Extracted data entries:
════════

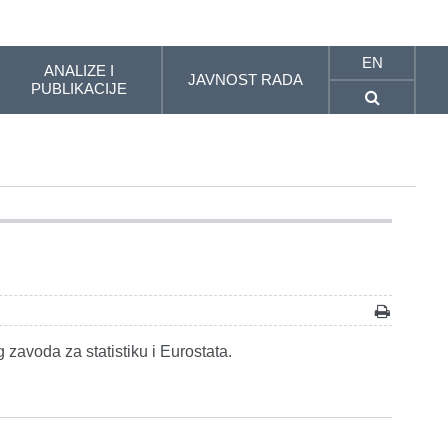
EN
ANALIZE I
JAVNOST RADA
PUBLIKACIJE
 zavoda za statistiku i Eurostata.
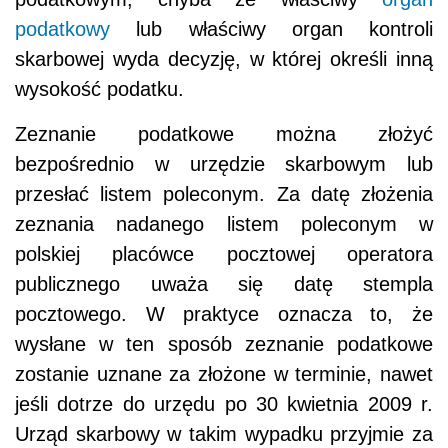
podatkowy
lub właściwy organ kontroli
skarbowej wyda decyzję, w której określi inną
wysokość podatku.
Zeznanie podatkowe można złożyć
bezpośrednio w urzędzie skarbowym lub
przesłać listem poleconym. Za datę złożenia
zeznania nadanego listem poleconym w
polskiej placówce pocztowej operatora
publicznego uważa się datę stempla
pocztowego. W praktyce oznacza to, że
wysłane w ten sposób zeznanie podatkowe
zostanie uznane za złożone w terminie, nawet
jeśli dotrze do urzędu po 30 kwietnia 2009 r.
Urząd skarbowy w takim wypadku przyjmie za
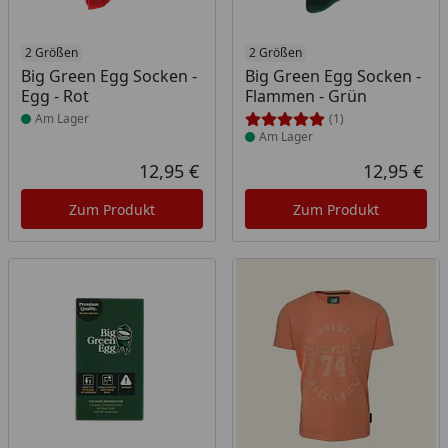
Produkt am Lager
2 Größen
Produkt am Lager
2 Größen
Big Green Egg Socken -
Big Green Egg Socken -
Egg - Rot
Flammen - Grün
Am Lager
(1)
Am Lager
12,95 €
12,95 €
Aktueller Preis
Akt
Zum Produkt
Zum Produkt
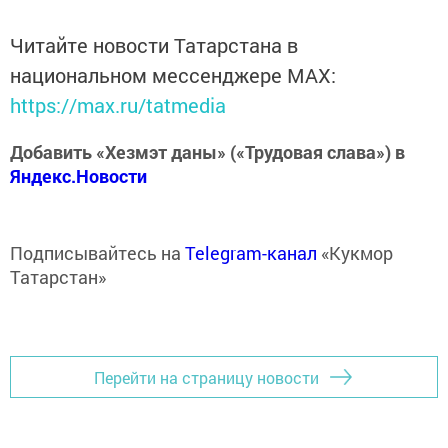
Читайте новости Татарстана в
национальном мессенджере MАХ:
https://max.ru/tatmedia
Добавить «Хезмэт даны» («Трудовая слава») в
Яндекс.Новости
Подписывайтесь на
Telegram-канал
«Кукмор
Татарстан»
Перейти на страницу новости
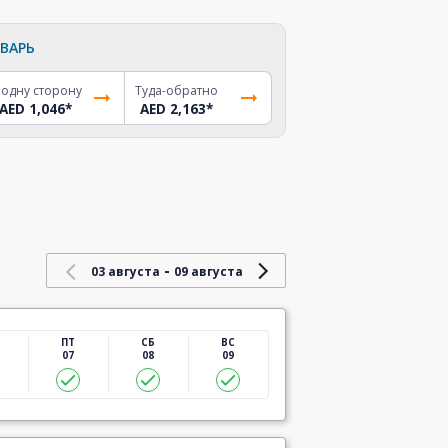
ВАРЬ
 одну сторону
Туда-обратно
AED 1,046
*
AED 2,163
*
-
03 августа
09 августа
ПТ
СБ
ВС
07
08
09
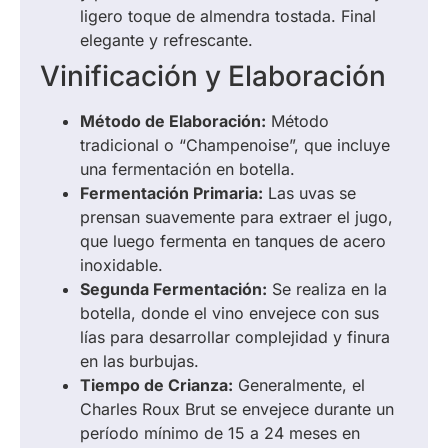
ligero toque de almendra tostada. Final
elegante y refrescante.
Vinificación y Elaboración
Método de Elaboración:
Método
tradicional o “Champenoise”, que incluye
una fermentación en botella.
Fermentación Primaria:
Las uvas se
prensan suavemente para extraer el jugo,
que luego fermenta en tanques de acero
inoxidable.
Segunda Fermentación:
Se realiza en la
botella, donde el vino envejece con sus
lías para desarrollar complejidad y finura
en las burbujas.
Tiempo de Crianza:
Generalmente, el
Charles Roux Brut se envejece durante un
período mínimo de 15 a 24 meses en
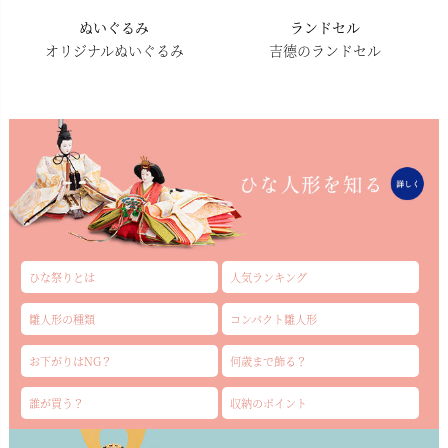
ぬいぐるみ
ランドセル
オリジナルぬいぐるみ
吉德のランドセル
ひな祭りとは
人気ランキング
雛人形の種類
コンパクト雛人形
お下がりはNG？
何歳まで飾る？
誰が買う？
収納のポイント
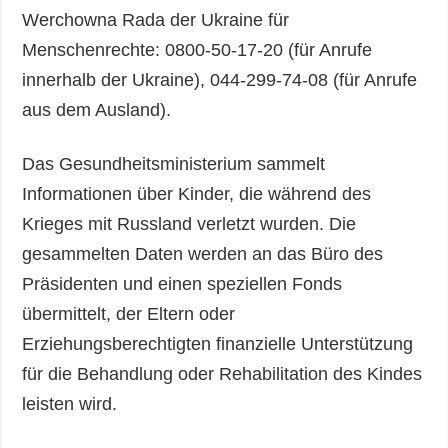
Werchowna Rada der Ukraine für
Menschenrechte: 0800-50-17-20 (für Anrufe
innerhalb der Ukraine), 044-299-74-08 (für Anrufe
aus dem Ausland).
Das Gesundheitsministerium sammelt
Informationen über Kinder, die während des
Krieges mit Russland verletzt wurden. Die
gesammelten Daten werden an das Büro des
Präsidenten und einen speziellen Fonds
übermittelt, der Eltern oder
Erziehungsberechtigten finanzielle Unterstützung
für die Behandlung oder Rehabilitation des Kindes
leisten wird.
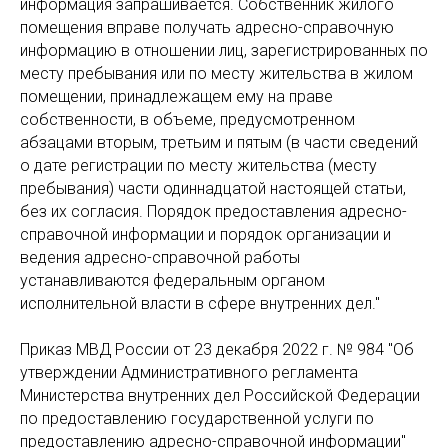
информация запрашивается. Собственник жилого
помещения вправе получать адресно-справочную
информацию в отношении лиц, зарегистрированных по
месту пребывания или по месту жительства в жилом
помещении, принадлежащем ему на праве
собственности, в объеме, предусмотренном
абзацами вторым, третьим и пятым (в части сведений
о дате регистрации по месту жительства (месту
пребывания) части одиннадцатой настоящей статьи,
без их согласия. Порядок предоставления адресно-
справочной информации и порядок организации и
ведения адресно-справочной работы
устанавливаются федеральным органом
исполнительной власти в сфере внутренних дел."
Приказ МВД России от 23 декабря 2022 г. № 984 "Об
утверждении Административного регламента
Министерства внутренних дел Российской Федерации
по предоставлению государственной услуги по
предоставлению адресно-справочной информации"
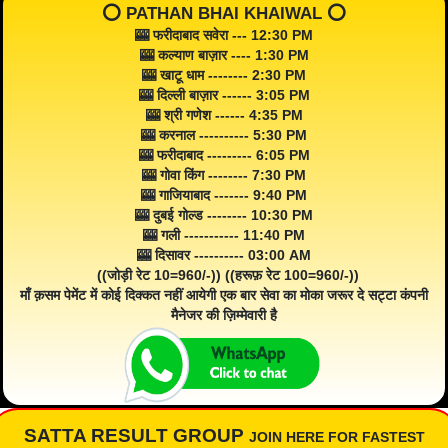
⭕️ PATHAN BHAI KHAIWAL ⭕️
🎰 फरीदाबाद सवेरा --- 12:30 PM
🎰 कल्याण बाज़ार ---- 1:30 PM
🎰 खाटू धाम -------- 2:30 PM
🎰 दिल्ली बाज़ार ------ 3:05 PM
🎰 श्री गणेश ------ 4:35 PM
🎰 करनाल ---------- 5:30 PM
🎰 फरीदाबाद --------- 6:05 PM
🎰 गोवा किंग -------- 7:30 PM
🎰 गाजियाबाद ------- 9:40 PM
🎰 दुबई गोल्ड -------- 10:30 PM
🎰 गली ----------- 11:40 PM
🎰 दिसावर ---------- 03:00 AM
((जोड़ी रेट 10=960/-)) ((हरूफ़ रेट 100=960/-))
माँ क़सम पेमेंट में कोई दिक्कत नहीं आयेगी एक बार सेवा का मोका जरूर दे सट्टा कंपनी
मैनेजर की ज़िम्मेवारी है
SATTA RESULT GROUP
JOIN HERE FOR FASTEST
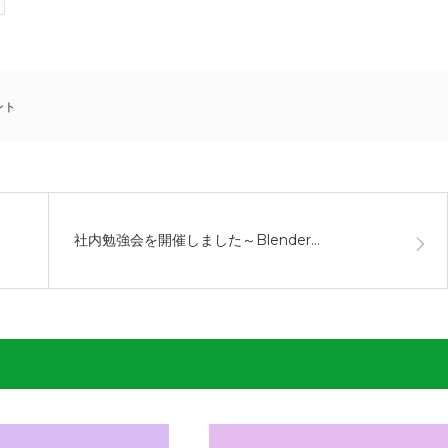
ント
社内勉強会を開催しました～Blender…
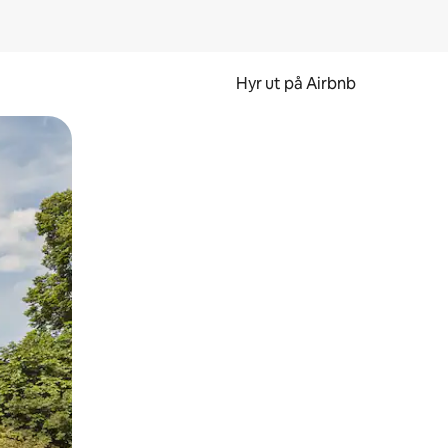
Hyr ut på Airbnb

════════

- What you need to do -
In the records above, some lines hold the word "адресно". Say how many, and nothing more.

- Result of this exercise -
4